金額を決めたら、結婚祝いに適した結び切り・あわじ結びなどのご祝儀袋を選びます。表書きと氏名は濃い黒で丁寧に書き、中袋には金額・住所・氏名を記入します。お札はできるだけ新札を用意し、肖像画が表側・上側になるよう向きをそろえてください。外袋は上側を先に折り、その上へ下側を重ね、最後に袱紗へ包みます。
そして、新郎新婦側でいただいたご祝儀を分ける場合にも、一つの全国共通ルールがあるわけではありません。新郎側・新婦側のゲストごとに分ける方法、結婚式費用の負担割合に応じて分ける方法、すべて夫婦の共通資金として扱う方法などがあります。重要なのは、ご祝儀だけを切り離して考えるのではなく、結婚式費用の負担額、両家の援助、招待人数まで含めて整理し、双方が納得するルールを決めることです。
当社は2007年の開業以来、300件以上の結婚式引き出物案件に携わり、招待人数の変更、夫婦・家族単位での数量確認、贈り分け、旧字体・異体字、納期調整などを新郎新婦様と確認してきました。その実務で感じるのは、結婚式のお金や贈り物の行き違いは、相場を知らないこと以上に、「個人と世帯」「予定数と確定数」「一般的な目安と家族内の決まり」を混同したときに起こりやすいということです。
ゲスト側は料理代や引き出物代を細かく逆算してご祝儀を決める必要はありません。ご祝儀は会場費の精算ではなく、新郎新婦の結婚を祝うための贈り物です。相場はマナーの試験ではなく、お祝いの気持ちを相手へ失礼のない形で届けるための判断材料として使ってください。
新郎新婦側が結婚式予算を考える場合は、ご祝儀を確定した収入のように扱わないことも大切です。費用全体を確認したい方は、結婚式の平均費用と自己負担の考え方も参考にしてください。

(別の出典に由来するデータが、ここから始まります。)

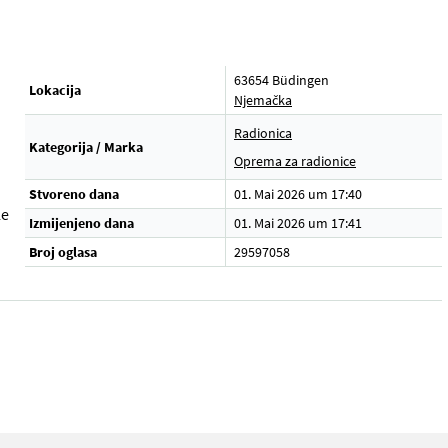
63654 Büdingen
Lokacija
Njemačka
Radionica
Kategorija / Marka
Oprema za radionice
Stvoreno dana
01. Mai 2026 um 17:40
le
Izmijenjeno dana
01. Mai 2026 um 17:41
Broj oglasa
29597058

最後に、ゲストとして参列する方は次の順番で準備してください。
- 招待状で、ご祝儀制・会費制、招待された人、支払方法を確認する
- 新郎新婦との関係に合う相場を確認する
- 親族なら両親、職場なら同じ立場の参列者へ慣習を確認する
- 以前いただいたご祝儀があれば金額の釣り合いを確認する
- 金額に合った結婚祝い用のご祝儀袋を選ぶ
- 新札を準備し、表書き・氏名・中袋を記入する
- お札の向きと外袋の重ね方を確認する
- 袱紗に包み、当日は受付で相手から読める向きにして渡す
ここまで順番に確認しておけば、結婚式当日は細かなご祝儀マナーを心配するのではなく、新郎新婦を祝うことに集中できます。